» What is required
In your copy, the records appear word for word and the pictures do not appear at all.

» Record extracts
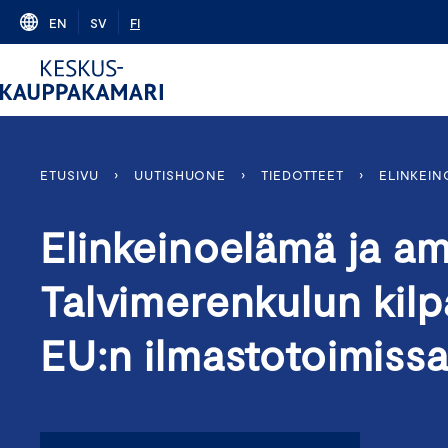
Skip
EN
SV
FI
to
content
ETUSIVU
›
UUTISHUONE
›
TIEDOTTEET
›
ELINKEIN
Elinkeinoelämä ja am
Talvimerenkulun kilp
EU:n ilmastotoimiss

» Task result
Skip
EN
SV
FI
to
content
ETUSIVU
›
UUTISHUONE
›
TIEDOTTEET
›
ELINKEIN
Elinkeinoelämä ja am
Talvimerenkulun kilp
EU:n ilmastotoimiss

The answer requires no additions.